Zuidema, a native of New York, did his job as few others have. We were lucky to have him. We’re going to miss him.
He came to Garner from Lynchburg, Va., where he was a police captain. Hardin Watkins, then the town manager, interviewed him for four and a half hours before deciding he was the guy who could move a very good police department to the next level.
But Watkins probably couldn’t imagine that he was hiring a man who is not only held in high esteem in the county, but also in the state. And in the nation. And all around the globe.
You probably didn’t know that either.
That’s not surprising. Zuidema does many things well, but commanding the stage is not one of them, unless you count his performance in a play about the 1987 football team. He believed in being involved in the community and agreed to take the role of Chris Dorman, a fiery fullback and linebacker. Zuidema played Dorman by being Brandon Zuidema on stage.
There was a toughness inherent in both. Fearless. Motivated. No backing down to a challenge. And just as importantly, living by the idea of it doesn’t matter who gets the credit as long as the job gets done.
This is the guy who has walked in our midst, enjoying almost every day protecting and serving the people of Garner.
He told an overflow group at the Garner Civitan Clubhouse, a place where he spent many hours in community service, that he enjoyed most days.
Photo by Rick Mercier
Not all the days were filled with fighting crime, though. There were many discussions about “birds, hens, deer” and the other problems that crop up in a community. Like traffic. And a dead animal on the road.
All the problems were important to someone and he treated them as such.
He was thankful for the people that he worked with. He called them “good folks” and said that he pursued the job in Garner 10 years ago because it was big enough to present law enforcement challenges and small enough to know the people that he was working with.

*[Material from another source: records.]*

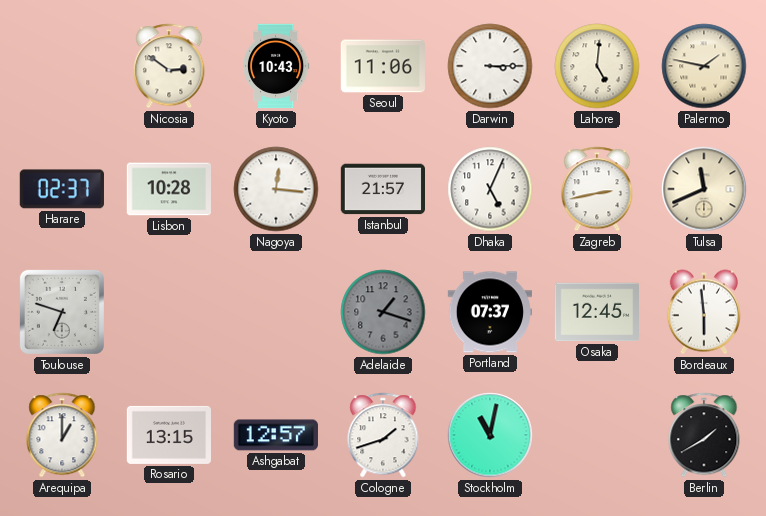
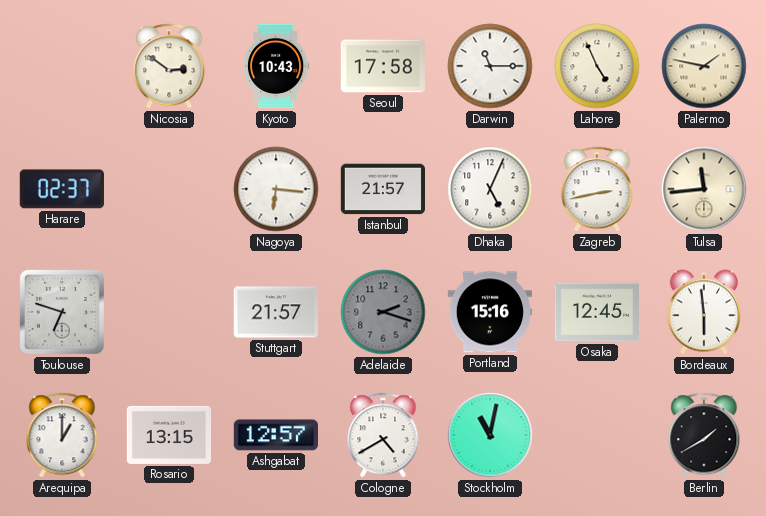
Seoul: 11:06 -> 17:58
Darwin: 3:15 -> 11:15
Lahore: 5:01 -> 4:56
Lisbon: 10:28 -> none
Nagoya: 12:16 -> 6:16
Tulsa: 11:41 -> 11:44
Stuttgart: none -> 21:57
Adelaide: 1:18 -> 2:18
Portland: 07:37 -> 15:16
Cologne: 1:42 -> 4:40
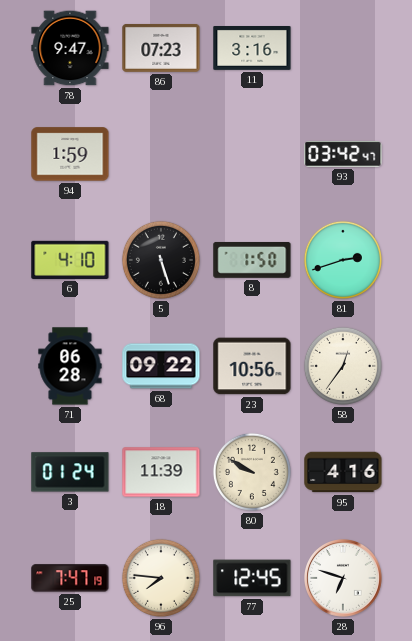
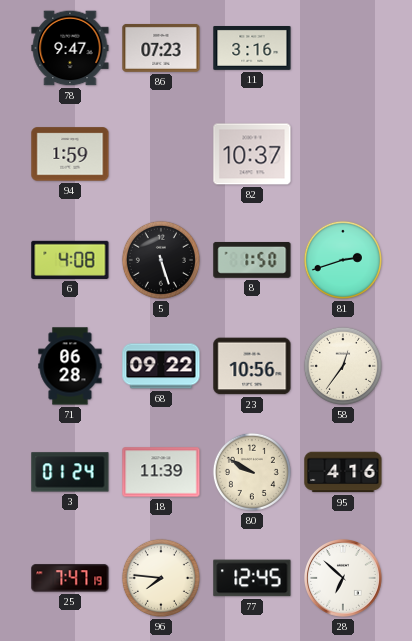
82: none -> 10:37
93: 03:42 -> none
6: 4:10 -> 4:08
28: 6:48 -> 6:52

Rodney Dickerson, the town manager, summed up the feelings of many of the people at the dinner. Dickerson said he was sorry to see the Chief leave, but happy for him to begin this next phase of his career. Everybody knew this day was coming. Most everybody is sad that has come now.
Zuidema said people had asked him if he knew what he was doing. He said he hoped so. This day has been a long time in coming and it is now time to start a new challenge.
He handled the old challenges very well.
“Garner is a better because he was here,” said Matt Poole, the Garner fire chief.
Zuidema leaves a department that is a flagship agency, a department that has impacted police departments all over the state.
The speakers at the dinner, many of them the chiefs of police in other communities, lauded Zuidema as a servant leader chief. No task was beneath him, nor any task too tough to tackle.
He has been recognized on the state, national and international level. He has been chairman of the SafeShield Committee of the International Association of Chiefs of Police. The SafeShield Committee is dedicated to protecting law enforcement officers.
Some of the programs that he developed in Garner have been emulated in other places. One of his favorites was the Garner P.A.A.L. program (Police Athletic/Activities League). P.A.A.L. is a nonprofit organization that provides opportunities to enhance youth and family achievement while improving police-community relationships and reducing delinquency in our community.
He was a chief that took care of the immediate while looking to the future.
“I look forward to seeing our first law enforcement officer from the P.A.A.L. program,” he said. “I am so glad that we started it.”
And the folks in Garner are so glad that he has been a part of our lives for 10 years, even though many of us never noticed.